Eppure, si va alle elezioni e che succede? I "colpevoli" vengono premiati (la destra, che di quel sistema è sempre stata sostenitrice, come ha osservato lo stesso Ruffolo, anche se oggi ci sono alcuni che cercano di rifarsi una verginità - mostrandosi "keynesiana e statalista", ivi - affermando di aver nutrito ed espresso dissidi e "distinguo" dei quali, però, nessuno si era mai accorto) ed "i critici" vengono puniti (la sinistra, nelle sue varie espressioni): come non parlare di paradosso? Però non si può inveire contro un "destino cinico e baro": occorre invece assumersi le proprie responsabilità. Ciò che le persone serie - alle quali Ruffolo certamente appartiene ed occupa le prime file, ma non è certo il solo - fanno ormai da tempo. La verità - ormai largamente riconosciuta da pensatori di grande statura - è che la sinistra odierna ha ottime capacità di analisi ma non ha un progetto credibile: ed è questa la sfida culturale, immensa, con la quale essa deve misurarsi. Ma non è un fatto nuovo (il che non consola, anzi), se già Ruffolo scriveva, in un libro di circa dieci anni fa intitolato "Sinistra di fine secolo", che per "Quadrare il cerchio" - come aveva scritto nel 1995 nell'aureo volumetto così intitolato Ralf Dahrendorf (il compianto grande sociologo scomparso pochi giorni fa) fra "creazione di ricchezza, coesione sociale e libertà politica" (questi gli elementi da "far quadrare" fra loro: ma quella "quadratura" a tutt'oggi non è avvenuta, come è evidente, ed anzi ne siamo molto lontani) - occorreva colmare il divario che si era creato, negli ultimi decenni del ‘900, fra politica e mercato a vantaggio di quest'ultimo. Ed aggiungeva infine Ruffolo: «E' compito fondamentale della sinistra di ricostruire quell'equilibrio. Per assolvere questo compito essa ha bisogno di un progetto. La sinistra non ha più, da tempo, un progetto» [corsivo mio]; e perciò concludeva, un po' sconsolatamente, citando Friedrich Durrenmatt: «E così non siamo né quelli che eravamo un tempo né quelli che dovremmo essere ora».
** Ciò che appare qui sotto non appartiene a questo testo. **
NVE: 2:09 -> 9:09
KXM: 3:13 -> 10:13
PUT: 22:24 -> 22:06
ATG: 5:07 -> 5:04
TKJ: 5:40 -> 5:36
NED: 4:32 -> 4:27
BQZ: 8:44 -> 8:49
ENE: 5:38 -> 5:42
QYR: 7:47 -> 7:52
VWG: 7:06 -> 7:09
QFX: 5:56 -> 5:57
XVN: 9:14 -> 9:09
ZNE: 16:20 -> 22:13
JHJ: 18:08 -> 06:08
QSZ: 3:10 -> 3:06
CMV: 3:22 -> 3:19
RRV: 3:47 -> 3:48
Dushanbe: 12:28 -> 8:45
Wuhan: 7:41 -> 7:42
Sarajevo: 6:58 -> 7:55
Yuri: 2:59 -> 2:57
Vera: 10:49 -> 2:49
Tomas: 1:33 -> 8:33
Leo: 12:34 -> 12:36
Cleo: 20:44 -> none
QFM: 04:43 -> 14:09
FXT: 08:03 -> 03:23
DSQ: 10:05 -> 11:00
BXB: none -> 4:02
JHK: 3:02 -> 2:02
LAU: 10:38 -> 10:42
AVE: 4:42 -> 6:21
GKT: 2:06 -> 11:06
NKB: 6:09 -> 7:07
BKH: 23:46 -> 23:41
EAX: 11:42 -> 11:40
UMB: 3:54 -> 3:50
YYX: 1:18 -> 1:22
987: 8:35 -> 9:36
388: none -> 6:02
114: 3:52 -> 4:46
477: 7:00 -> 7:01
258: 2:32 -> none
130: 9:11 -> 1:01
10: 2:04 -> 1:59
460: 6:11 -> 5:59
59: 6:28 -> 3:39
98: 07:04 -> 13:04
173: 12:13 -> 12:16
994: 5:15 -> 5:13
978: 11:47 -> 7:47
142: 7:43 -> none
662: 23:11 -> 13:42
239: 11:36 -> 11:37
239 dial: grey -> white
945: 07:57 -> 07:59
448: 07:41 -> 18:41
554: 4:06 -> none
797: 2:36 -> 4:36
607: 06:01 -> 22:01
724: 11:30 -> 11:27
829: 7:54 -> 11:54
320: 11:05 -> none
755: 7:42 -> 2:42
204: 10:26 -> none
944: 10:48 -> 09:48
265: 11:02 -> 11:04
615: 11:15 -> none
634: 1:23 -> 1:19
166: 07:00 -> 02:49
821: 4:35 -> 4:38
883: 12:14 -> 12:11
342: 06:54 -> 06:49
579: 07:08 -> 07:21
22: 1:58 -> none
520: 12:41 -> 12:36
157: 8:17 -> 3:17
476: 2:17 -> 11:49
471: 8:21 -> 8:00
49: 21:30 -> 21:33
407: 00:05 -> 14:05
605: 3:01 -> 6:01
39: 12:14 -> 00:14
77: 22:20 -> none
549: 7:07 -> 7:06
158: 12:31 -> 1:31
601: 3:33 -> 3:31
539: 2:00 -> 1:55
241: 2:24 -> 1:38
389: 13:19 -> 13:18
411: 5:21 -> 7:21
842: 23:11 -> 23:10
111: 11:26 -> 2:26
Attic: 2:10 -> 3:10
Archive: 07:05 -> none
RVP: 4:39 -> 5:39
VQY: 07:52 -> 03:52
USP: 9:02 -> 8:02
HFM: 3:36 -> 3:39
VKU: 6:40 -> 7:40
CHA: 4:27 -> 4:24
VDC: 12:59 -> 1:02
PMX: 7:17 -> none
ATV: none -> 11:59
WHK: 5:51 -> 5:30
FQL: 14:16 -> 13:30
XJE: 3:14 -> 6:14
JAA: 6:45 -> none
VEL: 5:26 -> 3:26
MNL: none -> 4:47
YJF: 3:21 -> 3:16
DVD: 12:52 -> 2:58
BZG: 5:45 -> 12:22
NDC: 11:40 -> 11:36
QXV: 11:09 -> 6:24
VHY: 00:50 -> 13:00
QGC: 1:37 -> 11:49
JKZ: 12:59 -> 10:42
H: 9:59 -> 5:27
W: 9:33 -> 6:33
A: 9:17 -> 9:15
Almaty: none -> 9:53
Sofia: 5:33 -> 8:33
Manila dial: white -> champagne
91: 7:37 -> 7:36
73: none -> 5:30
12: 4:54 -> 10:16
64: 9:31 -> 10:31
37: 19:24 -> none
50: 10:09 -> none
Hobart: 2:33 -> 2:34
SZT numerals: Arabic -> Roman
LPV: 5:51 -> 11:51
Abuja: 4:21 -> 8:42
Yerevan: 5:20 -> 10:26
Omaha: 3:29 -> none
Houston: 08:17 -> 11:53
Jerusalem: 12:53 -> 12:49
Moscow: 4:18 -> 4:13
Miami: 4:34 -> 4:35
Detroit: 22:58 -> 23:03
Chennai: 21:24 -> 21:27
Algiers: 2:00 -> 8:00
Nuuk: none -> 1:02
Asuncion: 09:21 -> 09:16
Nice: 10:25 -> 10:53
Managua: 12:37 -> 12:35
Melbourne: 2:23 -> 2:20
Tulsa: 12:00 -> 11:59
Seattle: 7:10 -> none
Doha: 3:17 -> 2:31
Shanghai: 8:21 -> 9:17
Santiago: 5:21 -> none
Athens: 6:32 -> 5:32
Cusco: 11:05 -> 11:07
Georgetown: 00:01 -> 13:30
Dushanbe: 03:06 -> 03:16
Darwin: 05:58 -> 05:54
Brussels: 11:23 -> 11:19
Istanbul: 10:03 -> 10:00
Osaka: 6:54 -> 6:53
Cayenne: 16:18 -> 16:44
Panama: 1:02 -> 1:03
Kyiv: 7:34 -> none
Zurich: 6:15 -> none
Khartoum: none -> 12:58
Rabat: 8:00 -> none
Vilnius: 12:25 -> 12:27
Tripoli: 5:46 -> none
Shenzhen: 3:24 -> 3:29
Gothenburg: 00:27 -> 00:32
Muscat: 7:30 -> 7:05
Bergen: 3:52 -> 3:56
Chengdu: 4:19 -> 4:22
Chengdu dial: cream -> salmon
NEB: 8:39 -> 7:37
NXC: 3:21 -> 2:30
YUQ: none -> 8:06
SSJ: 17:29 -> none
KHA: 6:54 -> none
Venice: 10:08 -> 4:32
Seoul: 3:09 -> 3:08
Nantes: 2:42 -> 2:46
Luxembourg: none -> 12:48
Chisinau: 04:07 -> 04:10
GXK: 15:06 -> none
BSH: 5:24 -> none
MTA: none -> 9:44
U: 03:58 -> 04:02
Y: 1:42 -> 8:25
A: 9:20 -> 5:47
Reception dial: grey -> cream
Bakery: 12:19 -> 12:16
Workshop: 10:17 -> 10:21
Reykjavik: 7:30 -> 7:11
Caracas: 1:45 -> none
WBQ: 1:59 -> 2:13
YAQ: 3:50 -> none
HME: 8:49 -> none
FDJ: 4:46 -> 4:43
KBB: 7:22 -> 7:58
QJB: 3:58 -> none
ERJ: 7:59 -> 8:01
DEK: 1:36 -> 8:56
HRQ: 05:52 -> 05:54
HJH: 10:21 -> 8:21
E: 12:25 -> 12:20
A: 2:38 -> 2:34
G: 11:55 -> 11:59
Sono passati dieci anni, e la sinistra è ancora là, tanto che tesi analoghe sono state ripetute anche di recente da più parti: non perché non sappia "fare", bensì perché sa cosa non vuole, ma non ha una proposta - un programma, un progetto complessivo - che venga recepita (non basta che esista, quand'anche fosse: occorre che venga riconosciuta e condivisa) come adeguata ai tempi che viviamo e, soprattutto, a quelli che ci aspettano. La strada è lunga e difficile: sapere quello che dovremmo fare è già qualcosa - ma poco, occorre riconoscere - per sperare di riuscire a percorrerla.

Personalmente io ritengo che quello sforzo vada compiuto dalla sinistra ma non da sola, bensì in congiunzione con tutte le forze che possiamo chiamare, a seconda delle preferenze che abbiamo, "riformiste" oppure "progressiste", che includono certamente la sinistra come sua parte importante e per molti versi determinante, ma vanno "oltre" - un avverbio ricorrente - l'orizzonte specifico della sinistra (che, in ogni caso, ha bisogno di essere ridefinita in rapporto alle caratteristiche specifiche del XXI secolo: un altro grande e difficile compito, di enorme portata culturale), come peraltro alcuni - pensatori, studiosi e politici di notevole livello - vanno proponendo da qualche tempo. Ma questa, come si dice, è un'altra storia.